VV (vertical polarization) and VH (horizontal polarization) are the two polarization modes employed in synthetic aperture radar (SAR). These modes offer valuable insights into diverse scattering mechanisms that reflect a surface’s characteristics and exert a considerably greater influence than other variables in the classification process. The responses of VV and VH polarization bands vary with the season and growth stage of fruit crops throughout the phenological period (Figure 7). Initially, polarization reflectance is low in early crop growth due to factors like shorter vegetation, limited cover, and soil exposure. It gradually rises as a crop’s height and vegetation coverage increase. Upon maturity, polarization diminishes due to height saturation, stabilized cover, and increased soil exposure, leading to a decreased SAR signal reflection.
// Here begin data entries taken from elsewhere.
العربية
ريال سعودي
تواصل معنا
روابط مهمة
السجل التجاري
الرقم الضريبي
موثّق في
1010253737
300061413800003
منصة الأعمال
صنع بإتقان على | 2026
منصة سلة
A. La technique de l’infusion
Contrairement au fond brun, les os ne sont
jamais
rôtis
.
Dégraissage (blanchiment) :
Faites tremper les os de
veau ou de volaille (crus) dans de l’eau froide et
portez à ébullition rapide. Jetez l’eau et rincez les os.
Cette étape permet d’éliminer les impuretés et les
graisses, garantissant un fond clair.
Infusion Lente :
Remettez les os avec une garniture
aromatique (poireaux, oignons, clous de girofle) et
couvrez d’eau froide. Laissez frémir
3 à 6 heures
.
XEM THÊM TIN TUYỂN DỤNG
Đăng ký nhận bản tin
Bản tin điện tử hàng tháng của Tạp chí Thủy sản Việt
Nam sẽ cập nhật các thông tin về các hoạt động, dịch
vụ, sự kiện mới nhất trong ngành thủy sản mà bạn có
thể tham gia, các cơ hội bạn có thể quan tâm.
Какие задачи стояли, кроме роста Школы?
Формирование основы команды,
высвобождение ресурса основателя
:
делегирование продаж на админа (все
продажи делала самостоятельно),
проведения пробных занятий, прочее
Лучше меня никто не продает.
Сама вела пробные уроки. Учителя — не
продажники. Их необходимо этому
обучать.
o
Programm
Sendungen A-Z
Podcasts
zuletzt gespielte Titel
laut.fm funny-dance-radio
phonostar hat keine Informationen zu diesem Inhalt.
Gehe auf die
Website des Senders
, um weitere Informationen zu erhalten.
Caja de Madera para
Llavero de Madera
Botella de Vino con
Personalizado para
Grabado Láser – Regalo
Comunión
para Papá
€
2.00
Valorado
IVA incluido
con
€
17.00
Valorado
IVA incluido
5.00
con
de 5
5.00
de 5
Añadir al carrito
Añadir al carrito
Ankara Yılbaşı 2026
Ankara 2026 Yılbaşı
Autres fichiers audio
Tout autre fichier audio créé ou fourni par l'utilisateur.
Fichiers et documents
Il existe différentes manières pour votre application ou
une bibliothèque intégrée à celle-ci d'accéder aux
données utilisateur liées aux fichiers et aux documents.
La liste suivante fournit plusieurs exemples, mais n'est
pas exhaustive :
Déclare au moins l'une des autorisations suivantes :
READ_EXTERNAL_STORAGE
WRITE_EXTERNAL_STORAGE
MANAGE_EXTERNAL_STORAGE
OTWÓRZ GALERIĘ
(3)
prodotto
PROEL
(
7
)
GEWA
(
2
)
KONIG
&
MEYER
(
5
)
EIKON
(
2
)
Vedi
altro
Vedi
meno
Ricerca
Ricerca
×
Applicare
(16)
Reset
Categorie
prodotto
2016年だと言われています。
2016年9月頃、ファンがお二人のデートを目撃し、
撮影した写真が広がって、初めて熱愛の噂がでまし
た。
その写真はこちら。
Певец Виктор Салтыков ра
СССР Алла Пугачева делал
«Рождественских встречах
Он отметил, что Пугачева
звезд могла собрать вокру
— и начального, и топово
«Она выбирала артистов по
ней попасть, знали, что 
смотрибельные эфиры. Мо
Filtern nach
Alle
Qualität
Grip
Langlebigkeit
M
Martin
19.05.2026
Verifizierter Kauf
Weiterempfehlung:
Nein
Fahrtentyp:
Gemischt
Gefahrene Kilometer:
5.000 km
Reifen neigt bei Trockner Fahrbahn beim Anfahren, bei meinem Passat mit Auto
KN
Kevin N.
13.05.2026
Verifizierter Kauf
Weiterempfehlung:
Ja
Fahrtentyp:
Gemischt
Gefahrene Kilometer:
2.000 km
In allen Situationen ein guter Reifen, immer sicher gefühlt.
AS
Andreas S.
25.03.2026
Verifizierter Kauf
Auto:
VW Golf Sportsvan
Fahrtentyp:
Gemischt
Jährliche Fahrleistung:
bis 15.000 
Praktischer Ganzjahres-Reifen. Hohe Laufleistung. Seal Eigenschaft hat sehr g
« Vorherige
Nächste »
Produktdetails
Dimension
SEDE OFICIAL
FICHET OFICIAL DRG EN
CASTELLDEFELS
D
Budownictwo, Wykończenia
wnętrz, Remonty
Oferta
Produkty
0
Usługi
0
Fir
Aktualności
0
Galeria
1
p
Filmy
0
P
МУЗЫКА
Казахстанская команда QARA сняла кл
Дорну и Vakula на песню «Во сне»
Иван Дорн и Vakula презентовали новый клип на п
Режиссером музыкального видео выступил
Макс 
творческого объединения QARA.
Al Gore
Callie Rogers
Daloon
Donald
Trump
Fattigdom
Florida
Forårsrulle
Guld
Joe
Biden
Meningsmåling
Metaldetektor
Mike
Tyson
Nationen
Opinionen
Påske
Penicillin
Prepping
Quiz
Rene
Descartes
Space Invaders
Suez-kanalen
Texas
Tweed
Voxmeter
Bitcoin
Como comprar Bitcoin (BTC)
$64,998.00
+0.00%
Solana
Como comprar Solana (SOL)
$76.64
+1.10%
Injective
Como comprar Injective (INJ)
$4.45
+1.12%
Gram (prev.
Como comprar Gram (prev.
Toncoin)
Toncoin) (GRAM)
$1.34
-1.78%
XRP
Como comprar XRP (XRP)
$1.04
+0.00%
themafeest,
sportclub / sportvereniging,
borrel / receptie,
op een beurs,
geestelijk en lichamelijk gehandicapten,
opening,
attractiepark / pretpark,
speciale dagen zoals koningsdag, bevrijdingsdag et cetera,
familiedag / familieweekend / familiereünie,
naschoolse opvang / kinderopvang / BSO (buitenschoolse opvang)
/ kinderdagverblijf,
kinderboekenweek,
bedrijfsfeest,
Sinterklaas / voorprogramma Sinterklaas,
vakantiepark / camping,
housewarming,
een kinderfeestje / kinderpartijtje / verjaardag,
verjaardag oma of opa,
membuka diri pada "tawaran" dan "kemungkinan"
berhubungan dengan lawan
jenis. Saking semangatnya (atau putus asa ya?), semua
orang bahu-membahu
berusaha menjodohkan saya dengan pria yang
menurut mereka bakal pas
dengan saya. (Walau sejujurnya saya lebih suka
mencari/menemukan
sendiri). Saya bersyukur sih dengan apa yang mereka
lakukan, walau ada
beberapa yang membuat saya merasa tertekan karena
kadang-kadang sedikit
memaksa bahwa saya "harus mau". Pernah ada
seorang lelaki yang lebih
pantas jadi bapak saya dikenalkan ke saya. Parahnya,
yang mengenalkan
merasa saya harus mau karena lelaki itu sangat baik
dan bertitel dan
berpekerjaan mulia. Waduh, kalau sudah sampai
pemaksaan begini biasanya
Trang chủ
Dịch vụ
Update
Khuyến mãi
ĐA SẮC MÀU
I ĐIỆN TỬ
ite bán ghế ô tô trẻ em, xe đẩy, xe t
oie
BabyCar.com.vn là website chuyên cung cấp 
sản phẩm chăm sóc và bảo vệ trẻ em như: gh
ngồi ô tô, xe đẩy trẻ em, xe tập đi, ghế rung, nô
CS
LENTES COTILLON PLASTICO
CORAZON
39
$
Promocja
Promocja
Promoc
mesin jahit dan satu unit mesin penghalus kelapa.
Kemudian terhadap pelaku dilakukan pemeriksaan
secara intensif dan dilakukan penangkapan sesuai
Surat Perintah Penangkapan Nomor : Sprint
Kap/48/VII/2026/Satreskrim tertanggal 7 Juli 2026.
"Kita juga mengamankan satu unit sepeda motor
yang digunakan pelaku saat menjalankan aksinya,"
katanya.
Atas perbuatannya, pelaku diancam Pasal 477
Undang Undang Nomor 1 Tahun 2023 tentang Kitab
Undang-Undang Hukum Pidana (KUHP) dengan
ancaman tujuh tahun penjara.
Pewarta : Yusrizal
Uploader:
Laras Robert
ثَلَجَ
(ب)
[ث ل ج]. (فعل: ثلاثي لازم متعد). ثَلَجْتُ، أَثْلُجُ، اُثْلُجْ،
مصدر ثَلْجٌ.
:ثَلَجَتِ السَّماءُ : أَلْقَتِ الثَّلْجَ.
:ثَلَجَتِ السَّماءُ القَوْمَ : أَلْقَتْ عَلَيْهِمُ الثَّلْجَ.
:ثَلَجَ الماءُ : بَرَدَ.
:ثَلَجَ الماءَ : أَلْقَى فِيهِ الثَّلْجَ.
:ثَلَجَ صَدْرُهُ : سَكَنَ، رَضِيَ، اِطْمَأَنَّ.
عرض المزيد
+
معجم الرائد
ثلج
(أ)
4.2. Accuracy Differences in Key Temporal Phases

Using the random forest combined with the object-oriented method, this study investigates the disparities in remote sensing accuracy for identifying fruit tree planting areas during different phases. The analysis considers the variations in phenology among different fruit tree planting areas throughout each month (Figure 8). Notably, the jujube planting area exhibited the most favorable remote sensing extraction effect, achieving a user accuracy of 99.18% and a producer accuracy of 96.62% in November. Conversely, the pear tree planting area displayed the least satisfactory remote sensing extraction effect, with a user accuracy peaking at 93.42% and a producer accuracy of 89.03% in November. Overall, the remote sensing extraction accuracy in different fruit tree planting areas can be ranked as follows: jujube tree > apple tree > walnut tree > pear tree. During the field survey conducted in November, jujube trees exhibited distinctive characteristics, including yellow leaves and red jujubes (Figure 9), which facilitated their differentiation. As a result, when performing single-crop extraction, jujube trees were found to be more readily identifiable based on the critical temporal phases of fruit trees compared to other fruit tree growing areas.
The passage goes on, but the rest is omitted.